Sinayuh: Tulisan Memotret, Berkisah, dan Menabur Benih Keluhuran, oleh Agatha Febriany


Membaca “Sinayuh”, saya merasa seperti ikut dalam perjalanan yang dilakukan oleh Astuti Parengkuh bersama Guyub Bocah-nya. Aktivitasnya sebagai seorang pendamping kelompok anak-anak ternyata memberinya dorongan yang kuat untuk menulis sebuah buku. Sebagai seorang yang mengenal sosok Astuti Parengkuh, saya merasa mendapat satu pelajaran berharga lagi darinya. Mengabadikan suatu moment yang berharga bukan hanya bisa dilakukan dengan media foto atau video belaka, namun juga bisa dilakukan dengan tulisan. Di dalam beberapa cerita, Mbak Astuti (demikian saya biasa memanggilnya) secara jelas memaparkan tentang ajakan untuk mengabadikan berbagai pengalaman ini melalui tulisan.

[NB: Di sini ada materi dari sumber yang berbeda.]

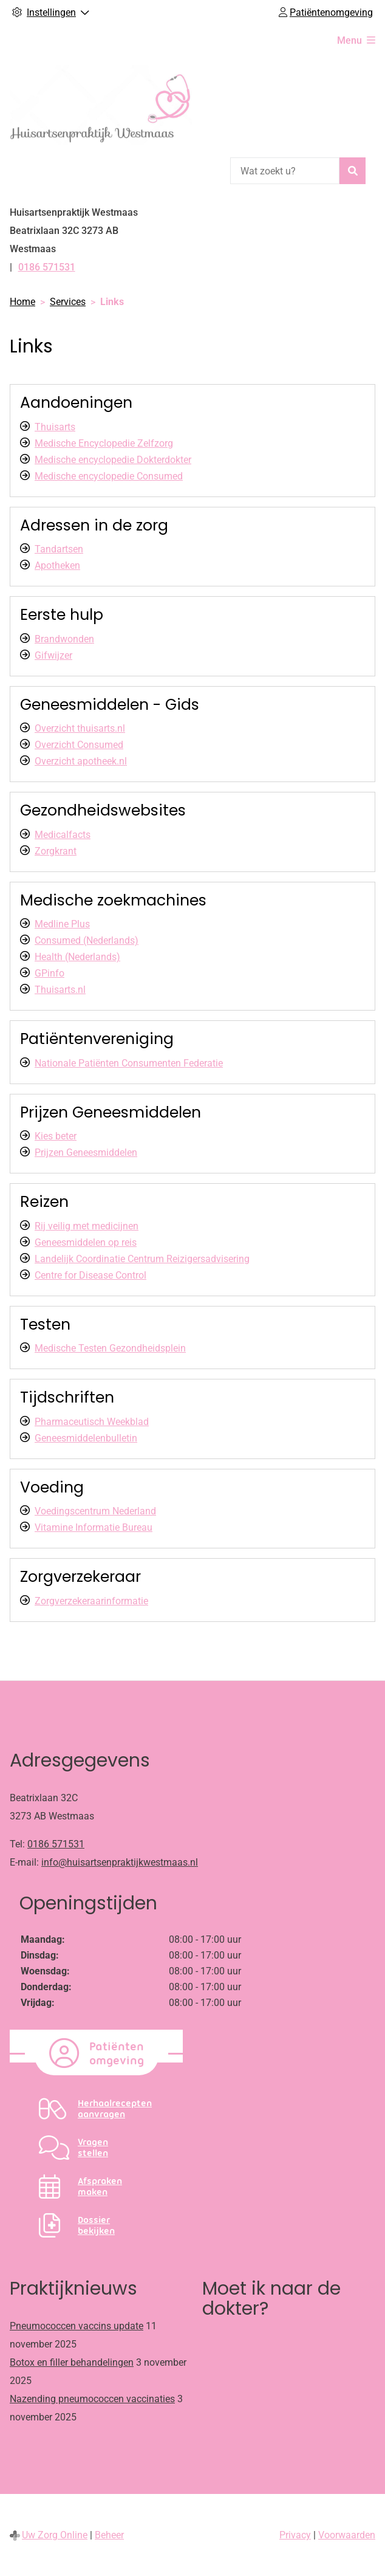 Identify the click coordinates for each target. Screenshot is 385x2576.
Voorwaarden (346, 2535)
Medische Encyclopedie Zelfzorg (104, 443)
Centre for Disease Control (90, 1275)
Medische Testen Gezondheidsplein (110, 1348)
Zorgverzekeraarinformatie (91, 1601)
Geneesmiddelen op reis (86, 1242)
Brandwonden (64, 639)
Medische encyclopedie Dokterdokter (113, 459)
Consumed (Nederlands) (86, 940)
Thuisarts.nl (60, 989)
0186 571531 (55, 1844)
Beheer (109, 2535)
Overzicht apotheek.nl (81, 761)
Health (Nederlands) (77, 957)
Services (68, 301)
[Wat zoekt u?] (284, 170)
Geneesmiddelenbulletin (86, 1438)
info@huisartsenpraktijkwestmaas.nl (119, 1862)
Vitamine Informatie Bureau (93, 1527)
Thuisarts (55, 427)
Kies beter (56, 1136)
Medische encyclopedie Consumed (109, 476)
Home (22, 301)
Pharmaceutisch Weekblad (92, 1421)
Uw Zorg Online (54, 2535)
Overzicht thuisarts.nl (80, 728)
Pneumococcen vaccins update (76, 2326)
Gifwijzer (53, 655)
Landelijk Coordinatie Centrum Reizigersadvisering (142, 1259)
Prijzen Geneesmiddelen (86, 1152)
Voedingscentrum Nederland (95, 1511)
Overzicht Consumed (79, 744)
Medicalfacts (62, 834)
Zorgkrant (56, 851)
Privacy (295, 2535)
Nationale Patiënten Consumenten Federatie (129, 1063)
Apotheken (57, 565)
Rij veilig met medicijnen (86, 1226)
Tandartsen (59, 549)
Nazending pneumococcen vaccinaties (92, 2399)
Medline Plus (62, 924)
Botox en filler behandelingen (72, 2362)
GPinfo (49, 973) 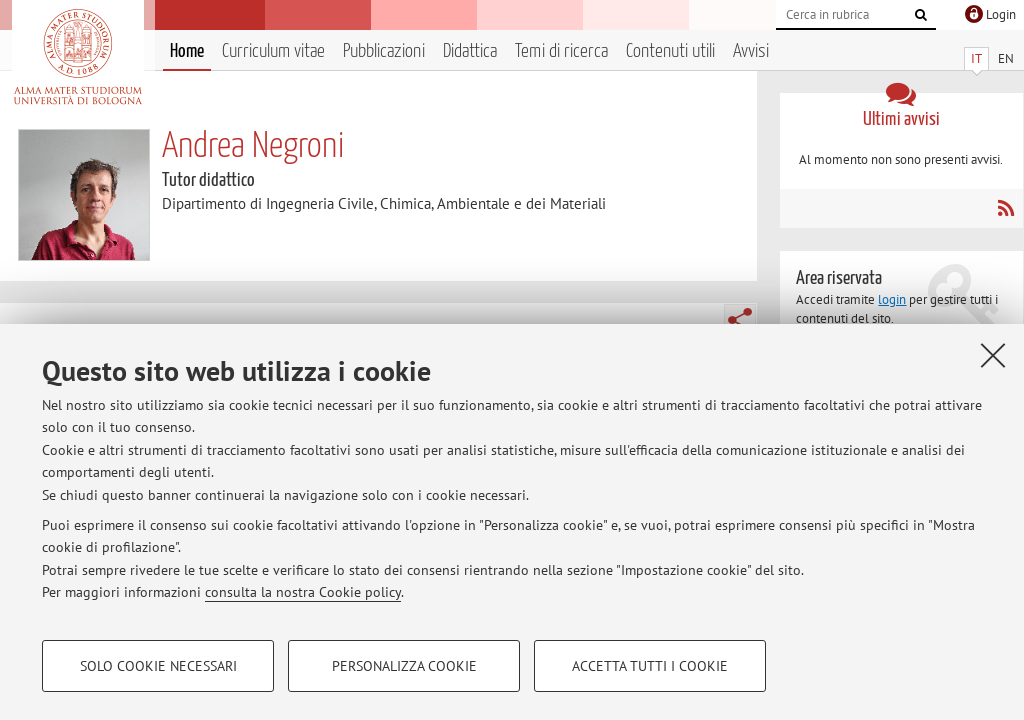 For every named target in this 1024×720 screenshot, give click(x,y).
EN (1006, 58)
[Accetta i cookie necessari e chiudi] (993, 355)
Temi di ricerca (561, 51)
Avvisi (751, 51)
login (892, 299)
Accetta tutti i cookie (650, 666)
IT (976, 58)
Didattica (470, 51)
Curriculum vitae (273, 51)
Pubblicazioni (384, 51)
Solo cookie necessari (158, 666)
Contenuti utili (670, 51)
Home (187, 51)
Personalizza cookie (404, 666)
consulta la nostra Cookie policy (303, 592) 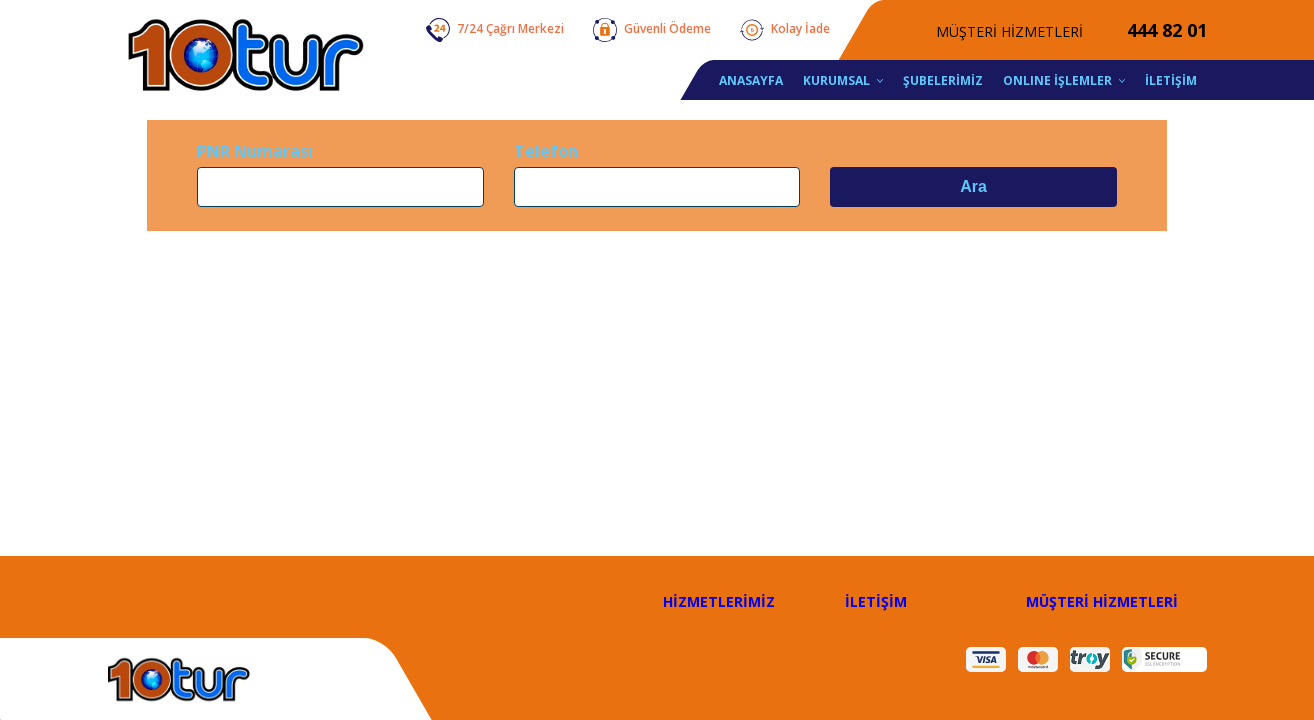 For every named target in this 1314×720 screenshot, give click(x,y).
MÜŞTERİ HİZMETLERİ (1102, 601)
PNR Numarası (255, 151)
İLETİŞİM (876, 601)
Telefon (546, 151)
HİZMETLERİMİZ (719, 601)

            Isu-isu mengenai HAM (Hak Asasi Manusia) yang begitu kuat menghidupi buku ini mengingatkan saya pada satu teori sastra lama yang menyebutkan bahwa karya sastra itu lahir bukan dari lingkungan yang “kosong” budaya. Karya sastra merupakan cerminan kehidupan masyarakat pada jamannya. Saya merasa bahwa semua yang diungkapkan oleh Mbak Astuti dalam “Sinayuh” ini bukan sekedar cerita imajinatif semata. Keseluruhan cerita-ceritanya berbicara tentang realitas yang terjadi di negara kita. Kisah-kisah perjuangan Sedulur Sikep di Pegunungan Kendeng, masyarakat di lereng Gunung Merapi, ataupun masyarakat di sekitar kawasan wisata Parangkusumo adalah kisah-kisah nyata. Sosok Mbak Astuti sendiri sebagai seorang jurnalis juga sangat menjiwai tulisan-tulisannya. Meskipun di dalam buku ini dia muncul sebagai tokoh dengan nama lain, saya kira, pembaca yang cermat bisa menebak dimana posisi penulis dalam keseluruhan cerita-ceritanya.

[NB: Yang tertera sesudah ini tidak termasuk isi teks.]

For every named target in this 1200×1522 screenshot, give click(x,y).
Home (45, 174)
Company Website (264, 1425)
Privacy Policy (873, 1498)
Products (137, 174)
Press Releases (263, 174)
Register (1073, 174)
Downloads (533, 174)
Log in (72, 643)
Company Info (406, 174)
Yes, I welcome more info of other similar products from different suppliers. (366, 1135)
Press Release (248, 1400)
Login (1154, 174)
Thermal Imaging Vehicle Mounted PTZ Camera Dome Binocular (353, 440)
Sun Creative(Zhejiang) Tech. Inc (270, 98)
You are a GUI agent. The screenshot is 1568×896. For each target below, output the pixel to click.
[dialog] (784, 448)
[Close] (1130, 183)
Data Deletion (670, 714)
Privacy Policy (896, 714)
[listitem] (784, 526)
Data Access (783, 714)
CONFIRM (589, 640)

            Sebetulnya ketika mendapatkan tawaran untuk membedah buku “Sinayuh” ini, saya bertekad untuk menempatkan diri sebagai pembaca “murni”, tanpa memperdulikan latar belakang Mbak Astuti sebagai penulisnya. Namun tekad saya tersebut langsung luntur saat saya membaca keseluruhan isi buku. Menurut saya, melepaskan sosok Mbak Astuti dari tulisan-tulisannya sama saja mengurangi nafas dari buku ini. Saya tidak mengatakan bahwa pembaca-pembaca yang tidak/ belum mengenal sosok Astuti Parengkuh akan “gagal” dalam memaknai buku ini. “Sinayuh” tetap akan menjadi buku yang menurut saya wajib dibaca oleh semua kalangan, terutama oleh anak-anak dan orangtua. Beberapa nilai kehidupan yang hakiki; seperti penyadaran akan hak anak, tanggung jawab dalam kelestarian lingkungan hidup, keteguhan untuk menjaga tradisi dan budaya, dan semangat kebersamaan dalam keragaman; menjadi pesan-pesan kemanusiaan yang tidak dapat diabaikan di dalam buku ini. Akan tetapi, akan sangat sayang bagi saya, apabila pembaca kehilangan informasi bahwa semua cerita yang tertuang di dalam “Sinayuh” adalah sekumpulan kisah yang “hidup”. Dan untuk hal tersebut, pengenalan akan sosok Astuti Parengkuh sebagai penulis buku tetap harus dilakukan. Latar belakang Mbak Astuti sebagai pendamping kelompok anak sekaligus sebagai seorang jurnalis memberi roh tersendiri bagi “Sinayuh”.

Hak Anak yang Diperjuangkan Sinayuh.
Sinayuh, senada dengan kata yang dipilih menjadi judul dalam buku ini, sebenarnya merupakan nama bagi Guyub Bocah yang diceritakan. Kata “guyub” sendiri mengandung makna rukun (KBBI). Sementara “bocah” berarti anakkecil, kanak-kanak (KBBI). Keduanya merupakan istilah bahasa Jawa. Jadi ketika saya membaca buku ini saya membayangkan bahwa konsep yang diusung oleh  Sinayuh ini adalah sekelompok anak kecil yang telah terikat oleh rasa persaudaraan.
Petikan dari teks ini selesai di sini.